REQUIRED WORK: Each line from the one that includes "News (1056, 60)" to the last line of the data below should be set down exactly; no other lines are wanted.

Saved data entries:
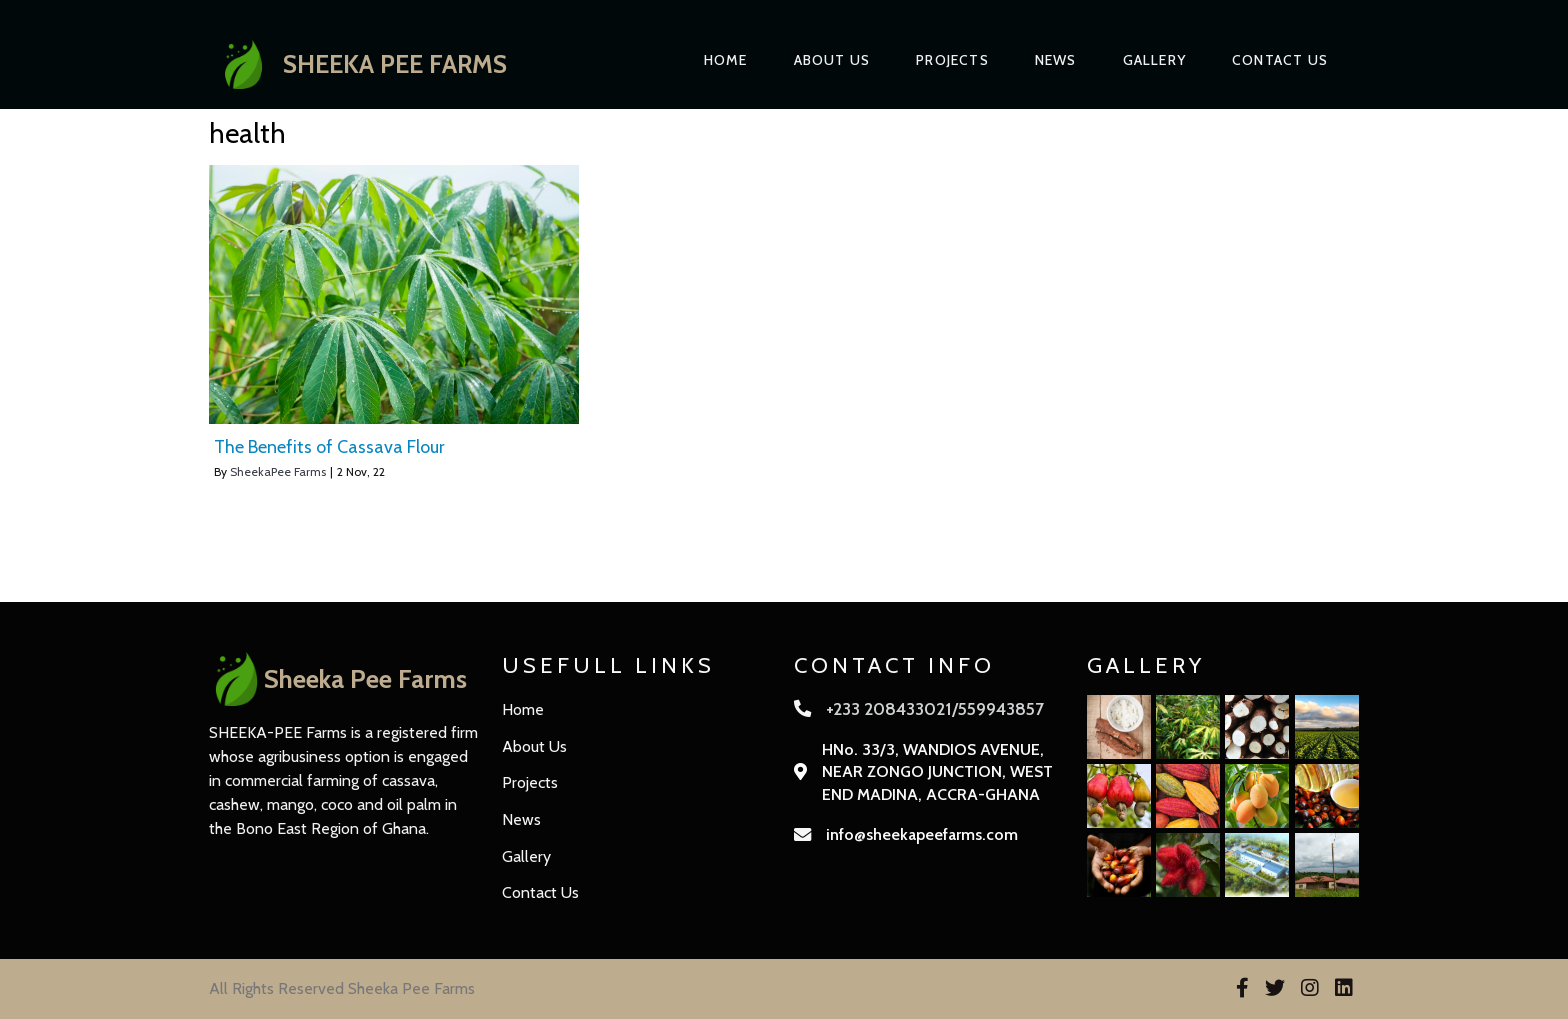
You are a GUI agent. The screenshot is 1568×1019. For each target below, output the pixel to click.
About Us (832, 60)
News (1056, 60)
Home (726, 60)
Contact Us (1280, 60)
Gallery (1154, 60)
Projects (952, 60)
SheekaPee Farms (278, 471)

REPLY TO THE EXERCISE:
News (1056, 60)
Home (726, 60)
Contact Us (1280, 60)
Gallery (1154, 60)
Projects (952, 60)
SheekaPee Farms (278, 471)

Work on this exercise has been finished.